A rose by itself means little or nothing to the average college football fan. Sure, it may score some points with a significant other, but the rose eventually dies and you turn your attention to something else. Now if you put the word "bowl" in behind that rose, suddenly fans who have experienced the venue reminisce about memories that will last a lifetime, and those who haven't yearn to be there one day.
Wait, this stadium was built in 1922 and should be in the retirement community of stadiums, so why is there so much hoopla surrounding it? Well, it is a National Historic Landmark, so you can take your family and rationalize it as a study of American history. It has a capacity of nearly 92,000, so it gives you ample opportunity to meet new friends.
The Rose Bowl's current tenant has been causing a stir since 1982, when the UCLA Bruins broke up with the Los Angeles Memorial Coliseum and moved to (literally) greener pastures. This split couldn't have been any more welcomed because the Coliseum is located in the heart of the campus of the Bruins' most renowned rival, the USC Trojans. Ironically, a team hailing colors of "true blue" and gold would be playing at a stadium that evokes thoughts of a shade of red.
The only thing that makes the Rose Bowl not a great place to go is the old splintery wood benches, single level tunnels to access seating, and a total lack of antiquate numbers of restroom facilities for a 100K plus stadium. Getting to and from the restrooms and concession stands can be an ordeal during halftime especially. The tailgating is excellent either on the golf course or in the grass parking lots, though restrooms are scarce there are plenty of places to get food and drink if you don't do your own. The Arroyo Seco is gorgeous and the weather is hard to beat. Overall a nice place if you're there on a game that's not near a sellout.
I had the opportunity to go and see my alma mater Michigan play in the Rose Bowl in 1998. It is an experience that I will never forget. While I don't remember as many of the specifics of the food, etc. I do remember the stadium being such an awesome and interesting place to see the game. Maybe because it was the rose bowl there was bit more mystique with the experience, but I really enjoyed my time at the Rose Bowl stadium and am lucky I had the chance to go there.
The Rose Bowl is a venue every college football fan yearns to see and it could be argued that no NCAA venue has more name recognition than the one in Pasadena.

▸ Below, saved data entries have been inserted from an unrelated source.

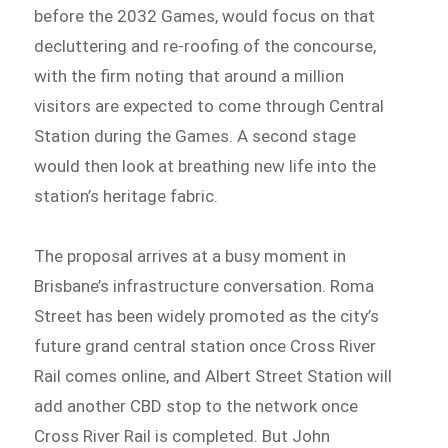
before the 2032 Games, would focus on that
decluttering and re-roofing of the concourse,
with the firm noting that around a million
visitors are expected to come through Central
Station during the Games. A second stage
would then look at breathing new life into the
station’s heritage fabric.
The proposal arrives at a busy moment in
Brisbane’s infrastructure conversation. Roma
Street has been widely promoted as the city’s
future grand central station once Cross River
Rail comes online, and Albert Street Station will
add another CBD stop to the network once
Cross River Rail is completed. But John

While the venue is often thought of during college football’s postseason, it is the everyday home of the UCLA Bruins. The Blue and Gold have called the Rose Bowl home since 1982, after the team left the Los Angeles Memorial Coliseum. The stadium was built in 1922 and is currently one of college football’s eldest; even recognized as a National Historic Landmark.
Despite its age, renovations began in 2011 to ready the stadium for its next 100 years of events. With a budget of $152 million, the renovations aimed to include a premium seating pavilion, larger tunnels, and new scoreboards. Fans will appreciate additional concession stands and restrooms, and a decrease in the amount of time to exit the stadium.
It has the history, tailgating on the golf course is awesome, but the place is a dump.